» What you should do: Which lines in the entries below contain the string "icons"? Show each of them in full.
##### Data #####
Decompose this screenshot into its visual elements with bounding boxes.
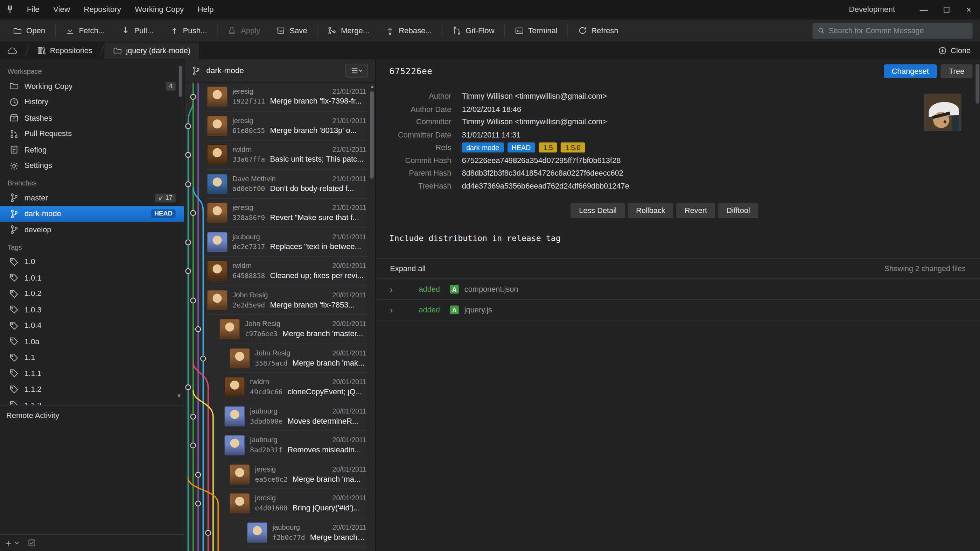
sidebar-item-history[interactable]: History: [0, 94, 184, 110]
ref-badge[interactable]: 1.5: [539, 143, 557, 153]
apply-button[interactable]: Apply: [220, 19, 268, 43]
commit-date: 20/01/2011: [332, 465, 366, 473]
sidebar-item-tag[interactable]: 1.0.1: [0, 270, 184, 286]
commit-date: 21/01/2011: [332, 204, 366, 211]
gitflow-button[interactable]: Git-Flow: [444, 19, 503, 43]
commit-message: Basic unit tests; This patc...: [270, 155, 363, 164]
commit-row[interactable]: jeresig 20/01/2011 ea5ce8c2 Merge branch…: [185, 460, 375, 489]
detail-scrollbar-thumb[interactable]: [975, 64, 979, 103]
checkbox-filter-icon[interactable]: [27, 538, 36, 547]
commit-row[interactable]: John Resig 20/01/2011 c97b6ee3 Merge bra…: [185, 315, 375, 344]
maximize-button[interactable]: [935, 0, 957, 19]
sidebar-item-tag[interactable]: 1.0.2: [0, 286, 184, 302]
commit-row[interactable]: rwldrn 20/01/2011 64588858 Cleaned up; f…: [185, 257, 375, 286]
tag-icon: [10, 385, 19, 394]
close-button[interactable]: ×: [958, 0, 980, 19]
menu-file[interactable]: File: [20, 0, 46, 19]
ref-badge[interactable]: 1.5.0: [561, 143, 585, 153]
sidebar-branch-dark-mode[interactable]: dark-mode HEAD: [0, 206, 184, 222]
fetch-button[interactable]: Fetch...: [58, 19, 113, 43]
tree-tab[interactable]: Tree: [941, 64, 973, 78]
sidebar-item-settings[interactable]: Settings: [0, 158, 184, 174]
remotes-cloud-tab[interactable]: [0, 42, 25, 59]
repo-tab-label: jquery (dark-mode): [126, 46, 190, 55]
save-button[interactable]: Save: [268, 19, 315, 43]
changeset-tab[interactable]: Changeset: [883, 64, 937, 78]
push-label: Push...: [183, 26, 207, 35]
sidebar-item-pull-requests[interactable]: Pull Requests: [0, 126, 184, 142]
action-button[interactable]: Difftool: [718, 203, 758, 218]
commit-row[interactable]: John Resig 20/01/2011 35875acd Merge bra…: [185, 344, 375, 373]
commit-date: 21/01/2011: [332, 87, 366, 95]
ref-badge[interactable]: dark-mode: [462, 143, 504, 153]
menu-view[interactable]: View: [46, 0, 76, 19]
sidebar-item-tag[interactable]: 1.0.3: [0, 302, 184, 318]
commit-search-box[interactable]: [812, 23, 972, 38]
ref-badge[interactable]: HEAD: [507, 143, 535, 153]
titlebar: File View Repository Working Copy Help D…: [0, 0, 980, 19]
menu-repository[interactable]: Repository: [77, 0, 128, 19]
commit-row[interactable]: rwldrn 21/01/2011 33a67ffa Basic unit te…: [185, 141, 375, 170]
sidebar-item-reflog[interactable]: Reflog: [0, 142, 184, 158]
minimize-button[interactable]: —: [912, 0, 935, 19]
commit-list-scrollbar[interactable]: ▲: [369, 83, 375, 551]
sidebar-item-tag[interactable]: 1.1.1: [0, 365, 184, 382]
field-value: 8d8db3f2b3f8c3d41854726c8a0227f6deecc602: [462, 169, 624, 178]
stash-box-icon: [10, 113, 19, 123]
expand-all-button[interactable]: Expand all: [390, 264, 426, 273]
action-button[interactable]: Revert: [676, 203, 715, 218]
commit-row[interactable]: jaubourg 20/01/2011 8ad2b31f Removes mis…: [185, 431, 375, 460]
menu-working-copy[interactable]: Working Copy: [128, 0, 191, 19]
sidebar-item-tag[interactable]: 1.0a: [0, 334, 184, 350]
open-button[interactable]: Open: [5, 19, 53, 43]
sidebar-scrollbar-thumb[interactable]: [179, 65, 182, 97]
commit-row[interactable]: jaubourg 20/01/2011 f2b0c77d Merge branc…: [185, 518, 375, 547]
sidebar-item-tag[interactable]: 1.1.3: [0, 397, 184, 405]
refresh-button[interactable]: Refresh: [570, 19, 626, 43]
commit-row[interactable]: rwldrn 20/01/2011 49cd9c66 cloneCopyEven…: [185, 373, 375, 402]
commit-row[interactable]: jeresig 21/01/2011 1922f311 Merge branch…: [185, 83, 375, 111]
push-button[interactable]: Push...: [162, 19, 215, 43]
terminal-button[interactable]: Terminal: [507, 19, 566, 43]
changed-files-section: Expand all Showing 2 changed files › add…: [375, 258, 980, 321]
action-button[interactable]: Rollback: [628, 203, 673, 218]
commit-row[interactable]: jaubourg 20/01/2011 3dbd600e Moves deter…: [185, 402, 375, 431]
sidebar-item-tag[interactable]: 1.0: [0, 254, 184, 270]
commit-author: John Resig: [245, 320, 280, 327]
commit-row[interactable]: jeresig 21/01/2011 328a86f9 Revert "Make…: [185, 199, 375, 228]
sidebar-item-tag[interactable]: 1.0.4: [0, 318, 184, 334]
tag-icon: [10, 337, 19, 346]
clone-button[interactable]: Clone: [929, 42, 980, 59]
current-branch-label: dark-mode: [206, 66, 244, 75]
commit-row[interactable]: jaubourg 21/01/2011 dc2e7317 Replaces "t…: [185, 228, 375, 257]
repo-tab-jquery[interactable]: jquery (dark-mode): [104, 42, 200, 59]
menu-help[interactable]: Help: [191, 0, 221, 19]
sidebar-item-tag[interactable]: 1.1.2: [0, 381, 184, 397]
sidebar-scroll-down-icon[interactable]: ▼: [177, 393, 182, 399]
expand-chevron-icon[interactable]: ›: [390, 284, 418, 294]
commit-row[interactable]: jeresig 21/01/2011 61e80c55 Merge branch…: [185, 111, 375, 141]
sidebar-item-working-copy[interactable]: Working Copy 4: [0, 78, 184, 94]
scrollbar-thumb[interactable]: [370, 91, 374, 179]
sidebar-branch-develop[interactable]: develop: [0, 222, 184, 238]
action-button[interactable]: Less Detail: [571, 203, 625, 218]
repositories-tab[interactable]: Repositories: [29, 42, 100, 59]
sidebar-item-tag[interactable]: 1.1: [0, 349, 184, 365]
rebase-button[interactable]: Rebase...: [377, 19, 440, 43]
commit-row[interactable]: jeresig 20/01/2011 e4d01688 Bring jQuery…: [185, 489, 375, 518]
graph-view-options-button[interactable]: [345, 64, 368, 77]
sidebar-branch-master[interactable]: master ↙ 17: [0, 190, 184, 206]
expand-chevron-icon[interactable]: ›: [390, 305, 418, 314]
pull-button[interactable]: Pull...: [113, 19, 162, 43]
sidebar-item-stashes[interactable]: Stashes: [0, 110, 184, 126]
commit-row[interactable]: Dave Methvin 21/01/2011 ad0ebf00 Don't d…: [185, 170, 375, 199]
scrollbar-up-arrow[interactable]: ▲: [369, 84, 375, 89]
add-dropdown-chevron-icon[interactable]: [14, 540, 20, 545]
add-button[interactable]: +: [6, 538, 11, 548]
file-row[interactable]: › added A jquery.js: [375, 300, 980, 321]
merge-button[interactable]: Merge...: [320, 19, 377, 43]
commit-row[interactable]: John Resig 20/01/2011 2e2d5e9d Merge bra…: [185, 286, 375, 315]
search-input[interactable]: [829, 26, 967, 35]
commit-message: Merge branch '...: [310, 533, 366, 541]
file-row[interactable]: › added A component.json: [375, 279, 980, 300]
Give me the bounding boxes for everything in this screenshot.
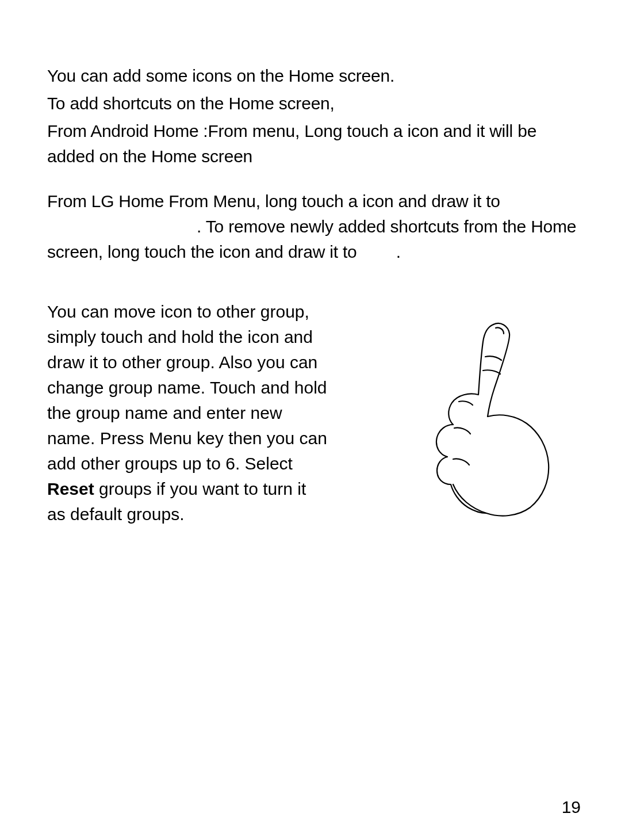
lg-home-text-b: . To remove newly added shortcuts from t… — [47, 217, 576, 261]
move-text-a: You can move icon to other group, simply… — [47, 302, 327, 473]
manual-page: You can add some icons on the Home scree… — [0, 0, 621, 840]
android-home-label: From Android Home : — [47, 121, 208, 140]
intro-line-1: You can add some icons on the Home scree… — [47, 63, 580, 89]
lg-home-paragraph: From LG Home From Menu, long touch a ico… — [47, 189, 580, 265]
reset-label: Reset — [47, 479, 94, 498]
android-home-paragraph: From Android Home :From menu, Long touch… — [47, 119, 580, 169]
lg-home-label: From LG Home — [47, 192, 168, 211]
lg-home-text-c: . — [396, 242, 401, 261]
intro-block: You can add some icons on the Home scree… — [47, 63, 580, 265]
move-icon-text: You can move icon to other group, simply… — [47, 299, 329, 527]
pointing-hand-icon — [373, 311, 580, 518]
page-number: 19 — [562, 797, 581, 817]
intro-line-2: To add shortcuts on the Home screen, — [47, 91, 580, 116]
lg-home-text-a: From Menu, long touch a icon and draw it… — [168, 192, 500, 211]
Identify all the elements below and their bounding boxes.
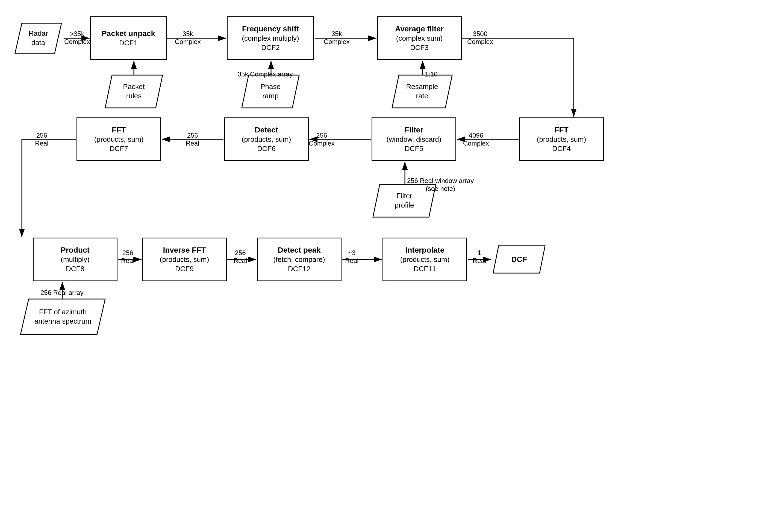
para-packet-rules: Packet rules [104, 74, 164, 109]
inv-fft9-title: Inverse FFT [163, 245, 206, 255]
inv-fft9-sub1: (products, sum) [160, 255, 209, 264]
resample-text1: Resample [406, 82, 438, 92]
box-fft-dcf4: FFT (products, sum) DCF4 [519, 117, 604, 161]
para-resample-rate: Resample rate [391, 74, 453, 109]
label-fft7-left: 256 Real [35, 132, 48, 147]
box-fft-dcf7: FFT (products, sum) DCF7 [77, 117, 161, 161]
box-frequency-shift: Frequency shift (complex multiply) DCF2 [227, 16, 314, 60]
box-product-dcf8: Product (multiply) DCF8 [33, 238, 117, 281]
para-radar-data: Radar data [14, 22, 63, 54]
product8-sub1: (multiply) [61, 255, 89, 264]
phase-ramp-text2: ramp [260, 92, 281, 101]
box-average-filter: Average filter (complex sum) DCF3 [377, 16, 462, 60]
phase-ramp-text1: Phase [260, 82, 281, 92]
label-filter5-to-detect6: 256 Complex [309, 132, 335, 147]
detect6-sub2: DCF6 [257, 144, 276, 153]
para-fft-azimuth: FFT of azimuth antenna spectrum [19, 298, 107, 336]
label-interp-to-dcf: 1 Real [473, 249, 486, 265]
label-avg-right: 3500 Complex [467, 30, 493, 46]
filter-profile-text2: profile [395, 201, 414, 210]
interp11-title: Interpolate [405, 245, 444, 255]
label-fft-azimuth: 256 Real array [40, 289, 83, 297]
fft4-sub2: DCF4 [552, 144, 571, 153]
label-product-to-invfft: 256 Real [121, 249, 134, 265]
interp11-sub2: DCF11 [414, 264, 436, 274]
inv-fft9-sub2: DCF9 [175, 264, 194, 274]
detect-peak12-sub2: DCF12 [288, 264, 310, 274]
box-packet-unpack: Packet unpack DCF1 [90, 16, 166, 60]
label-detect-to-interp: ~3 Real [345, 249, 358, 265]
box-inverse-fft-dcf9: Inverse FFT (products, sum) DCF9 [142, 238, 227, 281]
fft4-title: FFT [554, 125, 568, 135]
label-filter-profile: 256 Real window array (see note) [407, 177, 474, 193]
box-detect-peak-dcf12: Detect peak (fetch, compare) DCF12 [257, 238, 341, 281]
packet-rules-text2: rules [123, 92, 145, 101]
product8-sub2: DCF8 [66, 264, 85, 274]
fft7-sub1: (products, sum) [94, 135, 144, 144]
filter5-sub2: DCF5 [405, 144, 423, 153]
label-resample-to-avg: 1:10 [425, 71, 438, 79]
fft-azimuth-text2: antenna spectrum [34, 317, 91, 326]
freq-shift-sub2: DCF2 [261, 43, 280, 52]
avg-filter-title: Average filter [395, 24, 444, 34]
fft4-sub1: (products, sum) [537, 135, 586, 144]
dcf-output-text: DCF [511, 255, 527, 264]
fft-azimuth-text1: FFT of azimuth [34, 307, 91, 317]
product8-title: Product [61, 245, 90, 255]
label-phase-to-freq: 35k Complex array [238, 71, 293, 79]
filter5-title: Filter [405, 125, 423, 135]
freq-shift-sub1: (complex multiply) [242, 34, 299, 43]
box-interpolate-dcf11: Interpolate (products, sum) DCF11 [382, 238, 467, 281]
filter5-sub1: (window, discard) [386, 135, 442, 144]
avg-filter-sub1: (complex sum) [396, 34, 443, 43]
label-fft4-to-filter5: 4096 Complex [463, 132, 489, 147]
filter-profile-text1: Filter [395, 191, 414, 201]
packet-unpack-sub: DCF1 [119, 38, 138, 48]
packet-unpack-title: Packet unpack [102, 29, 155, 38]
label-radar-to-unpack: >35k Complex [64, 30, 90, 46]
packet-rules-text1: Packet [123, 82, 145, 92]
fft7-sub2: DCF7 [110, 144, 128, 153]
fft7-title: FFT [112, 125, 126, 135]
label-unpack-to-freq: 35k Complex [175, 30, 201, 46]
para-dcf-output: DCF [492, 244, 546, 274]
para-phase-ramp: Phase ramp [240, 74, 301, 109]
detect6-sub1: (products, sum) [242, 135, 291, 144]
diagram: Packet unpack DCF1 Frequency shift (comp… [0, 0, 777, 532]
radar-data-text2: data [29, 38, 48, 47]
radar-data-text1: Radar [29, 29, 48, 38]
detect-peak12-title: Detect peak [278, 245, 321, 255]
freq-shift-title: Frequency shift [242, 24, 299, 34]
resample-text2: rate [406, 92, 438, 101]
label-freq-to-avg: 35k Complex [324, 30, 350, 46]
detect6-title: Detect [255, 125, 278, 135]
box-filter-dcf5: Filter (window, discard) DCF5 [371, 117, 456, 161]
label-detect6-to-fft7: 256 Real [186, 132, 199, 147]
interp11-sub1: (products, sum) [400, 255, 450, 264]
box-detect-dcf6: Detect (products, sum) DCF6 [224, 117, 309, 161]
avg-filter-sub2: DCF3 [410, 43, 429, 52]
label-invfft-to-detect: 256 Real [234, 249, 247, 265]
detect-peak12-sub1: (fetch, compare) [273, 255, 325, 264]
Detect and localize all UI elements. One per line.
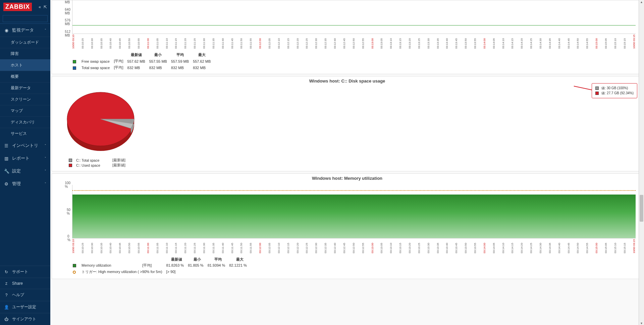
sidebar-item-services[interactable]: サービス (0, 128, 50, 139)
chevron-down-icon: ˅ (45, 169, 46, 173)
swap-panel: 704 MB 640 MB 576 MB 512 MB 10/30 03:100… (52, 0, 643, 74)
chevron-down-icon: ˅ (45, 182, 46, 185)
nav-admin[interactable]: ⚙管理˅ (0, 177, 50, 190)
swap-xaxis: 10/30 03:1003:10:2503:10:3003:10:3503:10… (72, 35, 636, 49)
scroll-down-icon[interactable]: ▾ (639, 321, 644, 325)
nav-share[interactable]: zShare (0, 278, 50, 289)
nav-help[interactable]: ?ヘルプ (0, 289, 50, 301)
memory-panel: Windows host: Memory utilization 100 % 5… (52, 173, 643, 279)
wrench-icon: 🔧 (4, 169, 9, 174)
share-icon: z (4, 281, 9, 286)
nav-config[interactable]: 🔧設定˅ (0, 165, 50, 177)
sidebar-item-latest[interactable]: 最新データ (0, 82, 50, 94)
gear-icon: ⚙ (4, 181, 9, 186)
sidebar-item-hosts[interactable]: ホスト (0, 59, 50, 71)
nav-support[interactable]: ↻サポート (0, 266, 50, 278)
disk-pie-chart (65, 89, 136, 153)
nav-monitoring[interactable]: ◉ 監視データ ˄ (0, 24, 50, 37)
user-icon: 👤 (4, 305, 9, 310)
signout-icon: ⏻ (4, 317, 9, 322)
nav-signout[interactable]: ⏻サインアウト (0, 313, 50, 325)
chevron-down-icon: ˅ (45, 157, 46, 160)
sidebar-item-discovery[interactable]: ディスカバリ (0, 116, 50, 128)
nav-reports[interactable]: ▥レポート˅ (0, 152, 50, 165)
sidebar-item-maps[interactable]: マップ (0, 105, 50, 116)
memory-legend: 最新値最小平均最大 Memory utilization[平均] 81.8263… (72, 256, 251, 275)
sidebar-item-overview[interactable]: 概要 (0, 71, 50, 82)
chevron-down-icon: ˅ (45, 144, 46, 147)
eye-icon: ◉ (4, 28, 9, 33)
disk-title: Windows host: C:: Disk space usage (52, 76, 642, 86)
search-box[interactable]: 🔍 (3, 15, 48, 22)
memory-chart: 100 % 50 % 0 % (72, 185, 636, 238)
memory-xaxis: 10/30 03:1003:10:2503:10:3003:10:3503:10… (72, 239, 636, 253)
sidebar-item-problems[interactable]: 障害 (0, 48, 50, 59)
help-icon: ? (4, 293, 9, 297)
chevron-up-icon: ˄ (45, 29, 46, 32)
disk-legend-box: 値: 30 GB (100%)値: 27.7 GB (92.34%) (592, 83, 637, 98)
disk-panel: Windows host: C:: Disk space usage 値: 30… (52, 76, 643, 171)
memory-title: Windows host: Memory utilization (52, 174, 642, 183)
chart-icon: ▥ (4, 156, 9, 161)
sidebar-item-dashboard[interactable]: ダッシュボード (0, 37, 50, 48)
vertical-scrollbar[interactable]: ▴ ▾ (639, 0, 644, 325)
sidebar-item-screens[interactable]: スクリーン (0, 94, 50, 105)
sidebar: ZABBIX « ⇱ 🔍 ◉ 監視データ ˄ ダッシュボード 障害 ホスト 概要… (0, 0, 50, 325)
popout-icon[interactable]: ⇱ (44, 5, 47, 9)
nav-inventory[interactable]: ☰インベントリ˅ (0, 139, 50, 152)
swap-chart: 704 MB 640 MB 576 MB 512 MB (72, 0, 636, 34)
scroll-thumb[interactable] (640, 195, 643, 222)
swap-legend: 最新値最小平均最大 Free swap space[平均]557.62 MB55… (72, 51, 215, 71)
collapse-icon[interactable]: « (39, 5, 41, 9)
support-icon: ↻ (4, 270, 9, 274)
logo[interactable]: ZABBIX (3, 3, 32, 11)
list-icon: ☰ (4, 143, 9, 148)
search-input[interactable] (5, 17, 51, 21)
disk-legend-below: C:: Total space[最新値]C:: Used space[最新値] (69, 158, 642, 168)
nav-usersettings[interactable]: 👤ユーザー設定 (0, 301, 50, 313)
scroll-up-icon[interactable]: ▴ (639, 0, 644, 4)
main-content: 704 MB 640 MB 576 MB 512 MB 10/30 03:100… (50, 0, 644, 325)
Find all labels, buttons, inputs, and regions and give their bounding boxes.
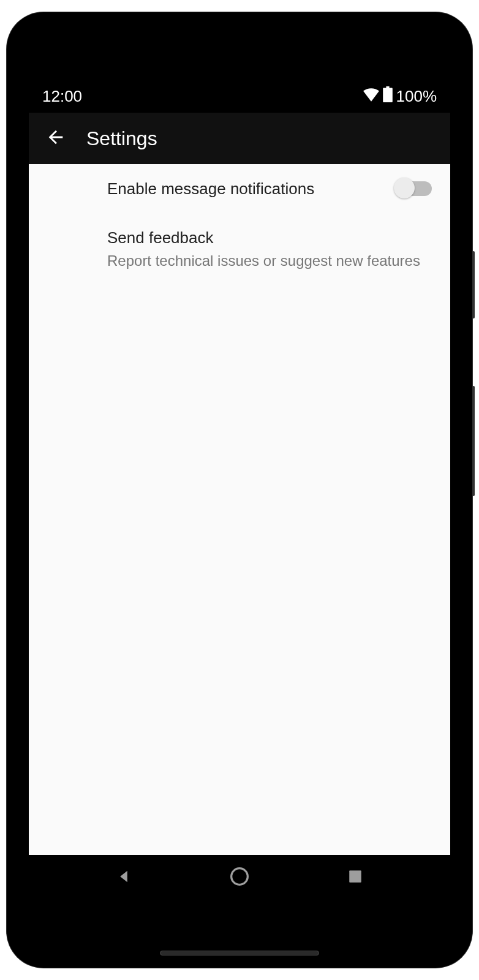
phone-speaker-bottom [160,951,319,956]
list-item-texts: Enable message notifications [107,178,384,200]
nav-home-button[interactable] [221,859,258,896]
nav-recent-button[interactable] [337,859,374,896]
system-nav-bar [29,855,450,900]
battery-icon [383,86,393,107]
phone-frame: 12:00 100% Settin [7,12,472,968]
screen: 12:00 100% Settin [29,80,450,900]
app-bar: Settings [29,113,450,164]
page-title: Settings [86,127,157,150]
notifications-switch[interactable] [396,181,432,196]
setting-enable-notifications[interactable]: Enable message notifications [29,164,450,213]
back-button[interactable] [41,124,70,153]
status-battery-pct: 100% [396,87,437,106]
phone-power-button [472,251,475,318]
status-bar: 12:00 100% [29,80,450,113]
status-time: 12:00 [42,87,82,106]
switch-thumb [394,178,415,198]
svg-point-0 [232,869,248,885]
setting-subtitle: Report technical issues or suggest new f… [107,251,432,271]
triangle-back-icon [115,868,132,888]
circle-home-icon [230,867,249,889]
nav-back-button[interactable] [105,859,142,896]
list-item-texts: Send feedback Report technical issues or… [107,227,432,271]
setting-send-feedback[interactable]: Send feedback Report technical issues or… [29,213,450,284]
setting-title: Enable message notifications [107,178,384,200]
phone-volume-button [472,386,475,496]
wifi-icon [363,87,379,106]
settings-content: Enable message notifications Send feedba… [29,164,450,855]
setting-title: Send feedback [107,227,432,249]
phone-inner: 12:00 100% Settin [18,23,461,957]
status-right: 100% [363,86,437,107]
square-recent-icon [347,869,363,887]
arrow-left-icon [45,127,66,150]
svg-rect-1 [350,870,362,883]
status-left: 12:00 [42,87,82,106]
#####
» Task response:
manual-page: You can add some icons on the Home scree… — [0, 0, 621, 840]
intro-line-1: You can add some icons on the Home scree… — [47, 63, 580, 89]
intro-block: You can add some icons on the Home scree… — [47, 63, 580, 265]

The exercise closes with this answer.